Ce nom augmentait encore le sentiment de douleur dont il était déjà pénétré. Le bonheur de celui à qui appartenait légitimement un nom si doux se peignait plus vivement à son imagination ; et, ne pouvant soutenir des idées aussi déchirantes, il repoussa cette innocente créature ; et, s’adressant à la femme qui était toujours à genoux : Encore une fois, lui dit-il, retirez-vous ; que je ne vous voie jamais ; et, faisant signe aux gens qui le servaient qu’on la fît sortir, il se tourna de l’autre côté, le cœur plein de douleur, de colère et de vengeance.

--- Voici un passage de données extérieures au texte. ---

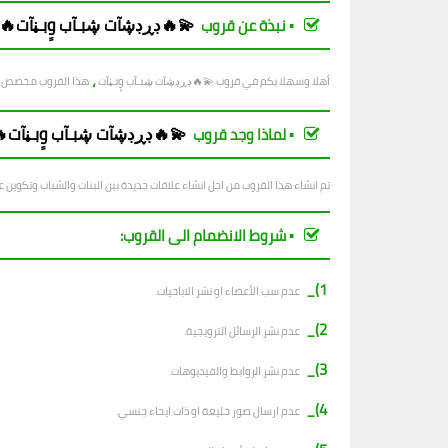
💫🔥ڊڕڊڜآت ڜبـآب وٍبـڼآت🔥
▪︎ نبذة عن قروب
،
 لتكوين عائلة واحدة
💫🔥ڊڕڊڜآت ڜبـآب وٍبـڼآت
أهلا وسهلا بكم في قروب
🔥ڊڕڊڜآت ڜبـآب وٍبـڼآت🔥
▪︎ لماذا وجد قروب
ذا القروب من اجل انشاء علاقات جديدة بين البنات والشباب وتكوين عائلة واحدة
▪︎ شروط الانضمام الى القروب:
1)_
عدم سب الأعضاء او نشر الاباحيات.
2)_
عدم نشر الرسائل الترويجية.
3)_
عدم نشر الروابط والفيديوهات.
4)_
عدم ارسال صور خليعة او ذات ايحاء جنسي.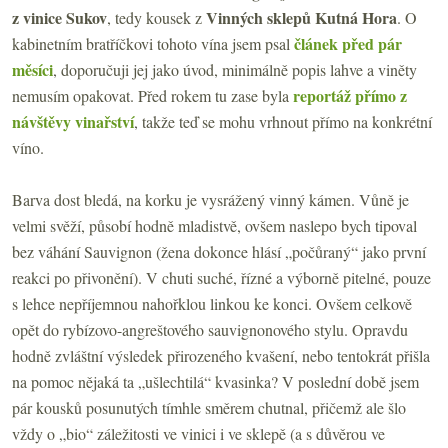
z vinice Sukov
Vinných sklepů Kutná Hora
, tedy kousek z
. O
článek před pár
kabinetním bratříčkovi tohoto vína jsem psal
měsíci
, doporučuji jej jako úvod, minimálně popis lahve a viněty
reportáž přímo z
nemusím opakovat. Před rokem tu zase byla
návštěvy vinařství
, takže teď se mohu vrhnout přímo na konkrétní
víno.
Barva dost bledá, na korku je vysrážený vinný kámen. Vůně je
velmi svěží, působí hodně mladistvě, ovšem naslepo bych tipoval
bez váhání Sauvignon (žena dokonce hlásí „počůraný“ jako první
reakci po přivonění). V chuti suché, řízné a výborně pitelné, pouze
s lehce nepříjemnou nahořklou linkou ke konci. Ovšem celkově
opět do rybízovo-angreštového sauvignonového stylu. Opravdu
hodně zvláštní výsledek přirozeného kvašení, nebo tentokrát přišla
na pomoc nějaká ta „ušlechtilá“ kvasinka? V poslední době jsem
pár kousků posunutých tímhle směrem chutnal, přičemž ale šlo
vždy o „bio“ záležitosti ve vinici i ve sklepě (a s důvěrou ve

Ce qui venait de se passer n’aurait dû apporter aucun changement à sa situation ; il était instruit depuis longtemps de ce qui faisait le sujet de son désespoir, mais le temps avait affaibli ces idées. La connaissance de milord d’Arondel ne les avait déjà que trop douloureusement retracées à son souvenir ; elles venaient de se réveiller d’une manière encore plus violente.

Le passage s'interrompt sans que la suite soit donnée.